Para pembesar itu bingung mengambil langkah yang tepat untuk menghadapi Abu Bashir dan kawan-kawan. Di satu sisi, keberadaan mereka sangat menganggu dan mengancam eksistensi ekonomi dan keamanan. Namun, di sisi lain mereka tidak bisa menuntut apa-apa kepada kaum muslimin yang berada di Madinah, sebab kelompok tersebut tidak terikat perjanjian apa-apa dengan pihak manapun, baik Quraisy maupun ummat islam.
Jika mereka mengambil langkah untuk memerangi mereka pun, mereka akan mengalami kesulitan. Sebab keberadaan kelompok ini sangat sulit untuk diprediksi. Mereka bisa muncul dari mana saja di gurun pasir yang membentang luas antara Makkah dan Madinah.
Menghadapi jalan buntu ini, akhirnya mereka pun memutuskan untuk membatalkan salah satu poin perjanjian yang mereka teken pada saat perjanjian Hudaibiyyah, yaitu 'Bahwa setiap orang Quraisy yang datang kepada Muhammad tanpa izin dari walinya dia harus dikembalikan kepada mereka. Dan setiap pengikut Muhammad yang datang kepada kaum Quraisy tidak akan dikembalikan oleh mereka."
Dengan konsekuensi mereka meminta kepada Nabi -shallallahu 'alahi wa sallam- untuk mengutus orang agar menemui Abu Bashir dan menghentikan apa yang mereka lakukan, serta menjamin keselamatan orang Makkah yang akan berdagang melewati tempat mereka.

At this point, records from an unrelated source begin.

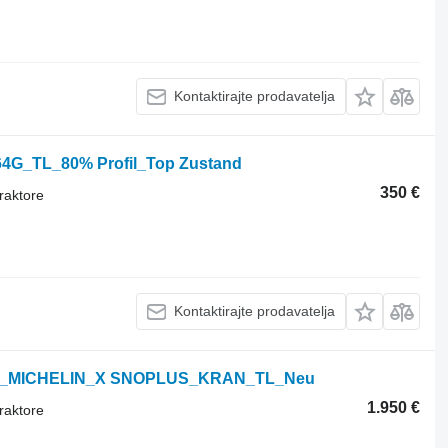
Kontaktirajte prodavatelja
64G_TL_80% Profil_Top Zustand
350 €
raktore
Kontaktirajte prodavatelja
177E_MICHELIN_X SNOPLUS_KRAN_TL_Neu
1.950 €
raktore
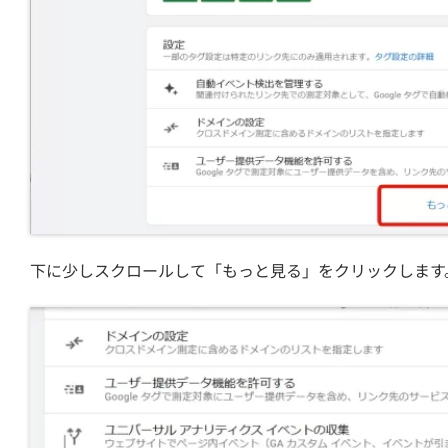
下に少しスクロールして「もっと見る」をクリックします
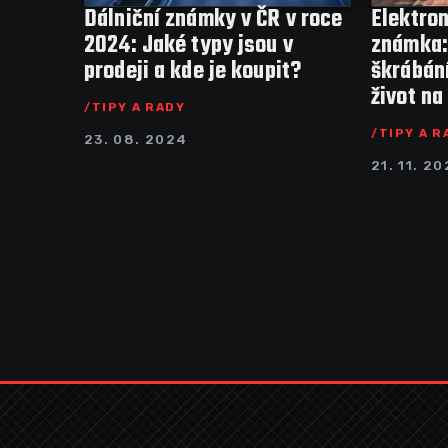
Dálniční známky v ČR v roce
Elektron
2024: Jaké typy jsou v
známka:
prodeji a kde je koupit?
škrábání
život na
TIPY A RADY
TIPY A R
23. 08. 2024
21. 11. 2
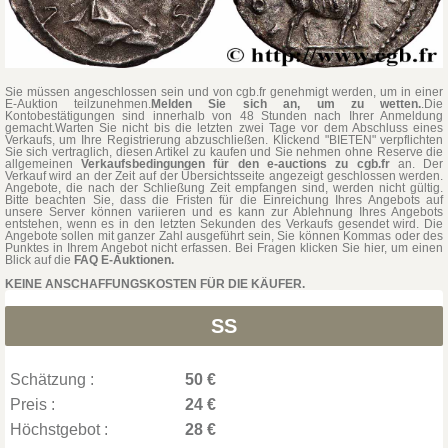
Sie müssen angeschlossen sein und von cgb.fr genehmigt werden, um in einer
E-Auktion teilzunehmen.
Melden Sie sich an, um zu wetten.
.Die
Kontobestätigungen sind innerhalb von 48 Stunden nach Ihrer Anmeldung
gemacht.Warten Sie nicht bis die letzten zwei Tage vor dem Abschluss eines
Verkaufs, um Ihre Registrierung abzuschließen. Klickend "BIETEN" verpflichten
Sie sich vertraglich, diesen Artikel zu kaufen und Sie nehmen ohne Reserve die
allgemeinen
Verkaufsbedingungen für den e-auctions zu cgb.fr
an. Der
Verkauf wird an der Zeit auf der Übersichtsseite angezeigt geschlossen werden.
Angebote, die nach der Schließung Zeit empfangen sind, werden nicht gültig.
Bitte beachten Sie, dass die Fristen für die Einreichung Ihres Angebots auf
unsere Server können variieren und es kann zur Ablehnung Ihres Angebots
entstehen, wenn es in den letzten Sekunden des Verkaufs gesendet wird. Die
Angebote sollen mit ganzer Zahl ausgeführt sein, Sie können Kommas oder des
Punktes in Ihrem Angebot nicht erfassen. Bei Fragen klicken Sie hier, um einen
Blick auf die
FAQ E-Auktionen.
KEINE ANSCHAFFUNGSKOSTEN FÜR DIE KÄUFER.
SS
Schätzung :
50 €
Preis :
24 €
Höchstgebot :
28 €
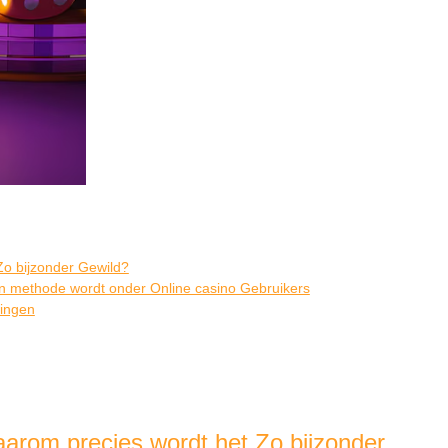
Zo bijzonder Gewild?
 methode wordt onder Online casino Gebruikers
lingen
arom precies wordt het Zo bijzonder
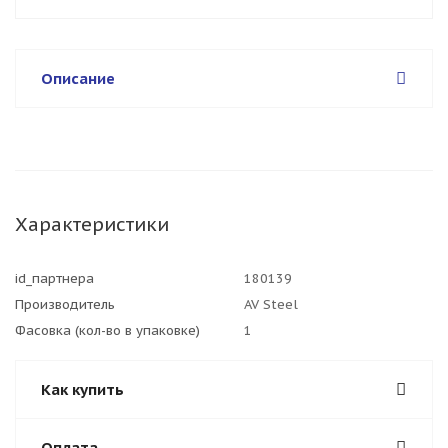
Описание
Характеристики
id_партнера
180139
Производитель
AV Steel
Фасовка (кол-во в упаковке)
1
Как купить
Оплата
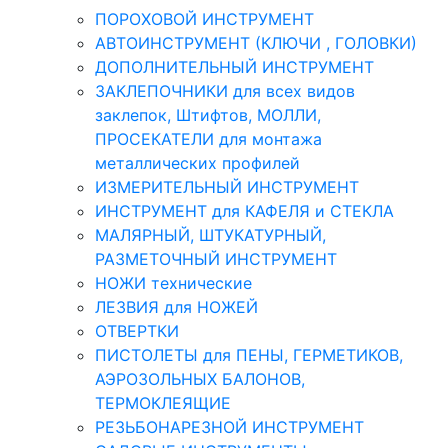
ПОРОХОВОЙ ИНСТРУМЕНТ
АВТОИНСТРУМЕНТ (КЛЮЧИ , ГОЛОВКИ)
ДОПОЛНИТЕЛЬНЫЙ ИНСТРУМЕНТ
ЗАКЛЕПОЧНИКИ для всех видов
заклепок, Штифтов, МОЛЛИ,
ПРОСЕКАТЕЛИ для монтажа
металлических профилей
ИЗМЕРИТЕЛЬНЫЙ ИНСТРУМЕНТ
ИНСТРУМЕНТ для КАФЕЛЯ и СТЕКЛА
МАЛЯРНЫЙ, ШТУКАТУРНЫЙ,
РАЗМЕТОЧНЫЙ ИНСТРУМЕНТ
НОЖИ технические
ЛЕЗВИЯ для НОЖЕЙ
ОТВЕРТКИ
ПИСТОЛЕТЫ для ПЕНЫ, ГЕРМЕТИКОВ,
АЭРОЗОЛЬНЫХ БАЛОНОВ,
ТЕРМОКЛЕЯЩИЕ
РЕЗЬБОНАРЕЗНОЙ ИНСТРУМЕНТ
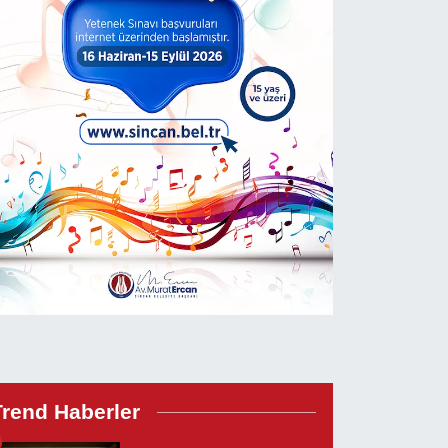
Trend Haberler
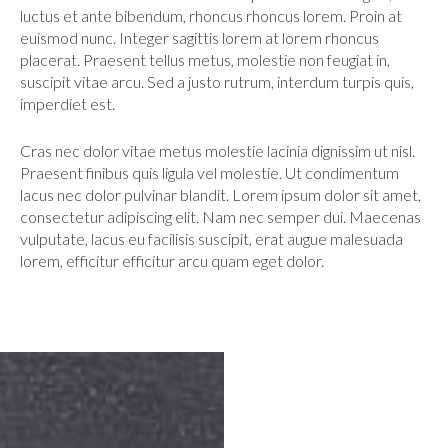
Contacts
luctus et ante bibendum, rhoncus rhoncus lorem. Proin at
euismod nunc. Integer sagittis lorem at lorem rhoncus
placerat. Praesent tellus metus, molestie non feugiat in,
suscipit vitae arcu. Sed a justo rutrum, interdum turpis quis,
imperdiet est.
Cras nec dolor vitae metus molestie lacinia dignissim ut nisl.
Praesent finibus quis ligula vel molestie. Ut condimentum
lacus nec dolor pulvinar blandit. Lorem ipsum dolor sit amet,
consectetur adipiscing elit. Nam nec semper dui. Maecenas
vulputate, lacus eu facilisis suscipit, erat augue malesuada
lorem, efficitur efficitur arcu quam eget dolor.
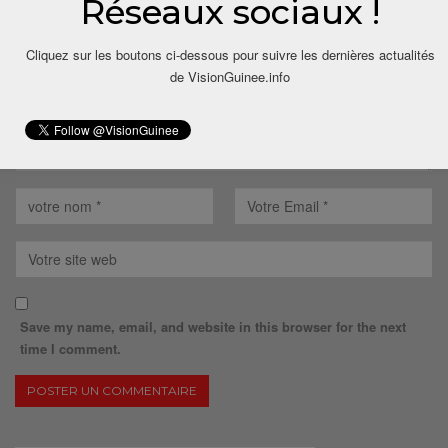
Réseaux sociaux !
Cliquez sur les boutons ci-dessous pour suivre les dernières actualités
de VisionGuinee.info
Save my name, email, and website in this browser for the next
time I comment.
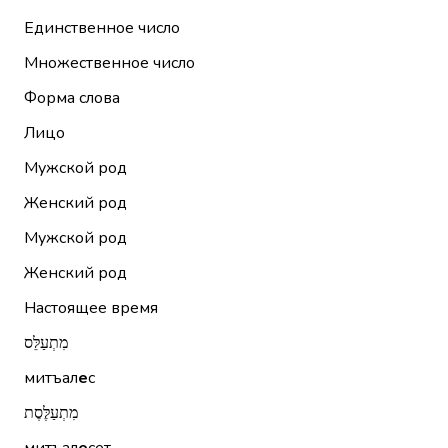
Единственное число
Множественное число
Форма слова
Лицо
Мужской род
Женский род
Мужской род
Женский род
Настоящее время
מִתְעַלֵּס
митъал
е
с
מִתְעַלֶּסֶת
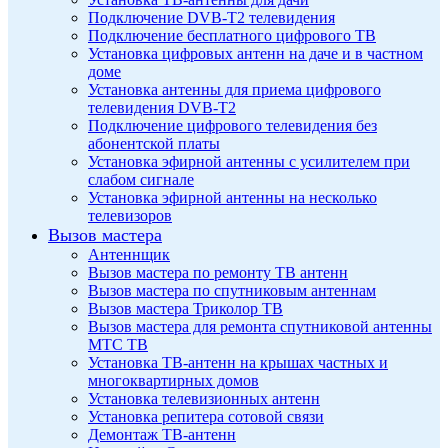
Подключение DVB-T2 телевидения
Подключение бесплатного цифрового ТВ
Установка цифровых антенн на даче и в частном
доме
Установка антенны для приема цифрового
телевидения DVB-T2
Подключение цифрового телевидения без
абонентской платы
Установка эфирной антенны с усилителем при
слабом сигнале
Установка эфирной антенны на несколько
телевизоров
Вызов мастера
Антеннщик
Вызов мастера по ремонту ТВ антенн
Вызов мастера по спутниковым антеннам
Вызов мастера Триколор ТВ
Вызов мастера для ремонта спутниковой антенны
МТС ТВ
Установка ТВ-антенн на крышах частных и
многоквартирных домов
Установка телевизионных антенн
Установка репитера сотовой связи
Демонтаж ТВ-антенн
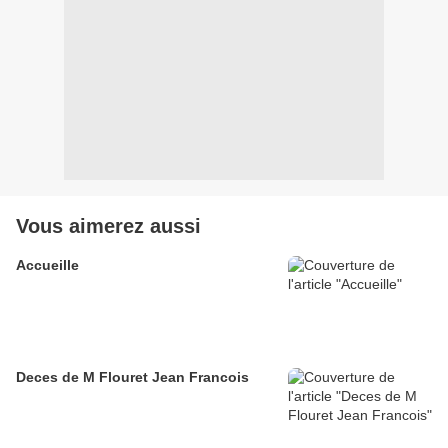
Vous aimerez aussi
Accueille
Deces de M Flouret Jean Francois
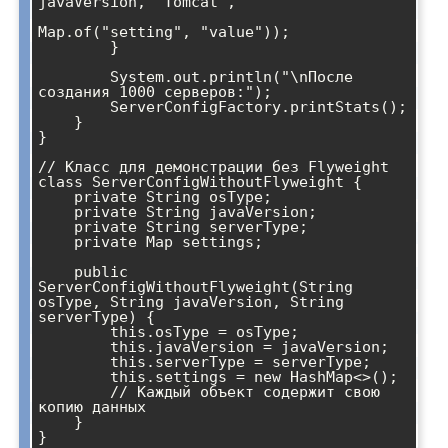
javaVersion, "Tomcat", 

Map.of("setting", "value"));

        }

        System.out.println("\nПосле 
создания 1000 серверов:");

        ServerConfigFactory.printStats();

    }

}

// Класс для демонстрации без Flyweight

class ServerConfigWithoutFlyweight {

    private String osType;

    private String javaVersion;

    private String serverType;

    private Map
 settings;

    public 
ServerConfigWithoutFlyweight(String 
osType, String javaVersion, String 
serverType) {

        this.osType = osType;

        this.javaVersion = javaVersion;

        this.serverType = serverType;

        this.settings = new HashMap<>();

        // Каждый объект содержит свою 
копию данных

    }
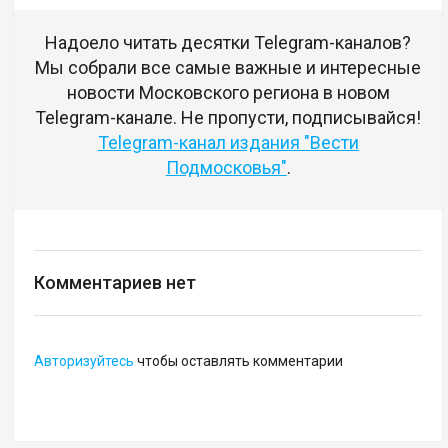
Надоело читать десятки Telegram-каналов?
Мы собрали все самые важные и интересные
новости Московского региона в новом
Telegram-канале. Не пропусти, подписывайся!
Telegram-канал издания "Вести
Подмосковья"
.
Комментариев нет
Авторизуйтесь
чтобы оставлять комментарии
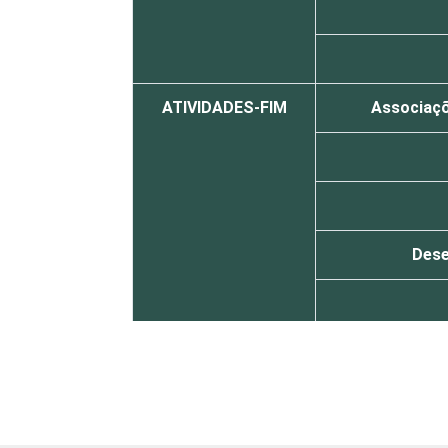
ATIVIDADES-FIM
Associaçõe
Dese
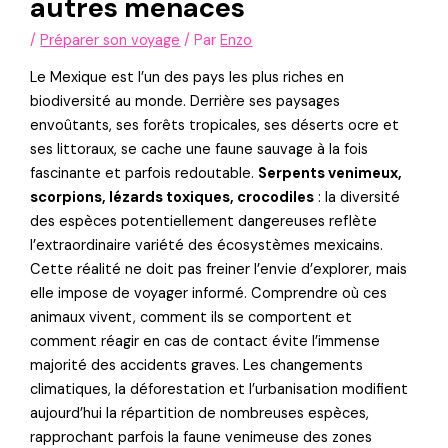
autres menaces
/
Préparer son voyage
/ Par
Enzo
Le Mexique est l’un des pays les plus riches en
biodiversité au monde. Derrière ses paysages
envoûtants, ses forêts tropicales, ses déserts ocre et
ses littoraux, se cache une faune sauvage à la fois
fascinante et parfois redoutable.
Serpents venimeux,
scorpions, lézards toxiques, crocodiles
: la diversité
des espèces potentiellement dangereuses reflète
l’extraordinaire variété des écosystèmes mexicains.
Cette réalité ne doit pas freiner l’envie d’explorer, mais
elle impose de voyager informé. Comprendre où ces
animaux vivent, comment ils se comportent et
comment réagir en cas de contact évite l’immense
majorité des accidents graves. Les changements
climatiques, la déforestation et l’urbanisation modifient
aujourd’hui la répartition de nombreuses espèces,
rapprochant parfois la faune venimeuse des zones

Tentu saja kabar gembira ini pun disambut dengan penuh suka cita oleh Abu Bashir dan kawan-kawan, serta oleh umumnya kaum muslimin. Akhirnya belenggu yang selama ini membelenggu mereka telah lepas lewat kejadian ini. Selain itu melalui kejadian ini pun mereka telah mempermalukan wibawa para pembesar Quraisy yang dahulu sangat congkak dan berlaku semena-mena terhadap mereka.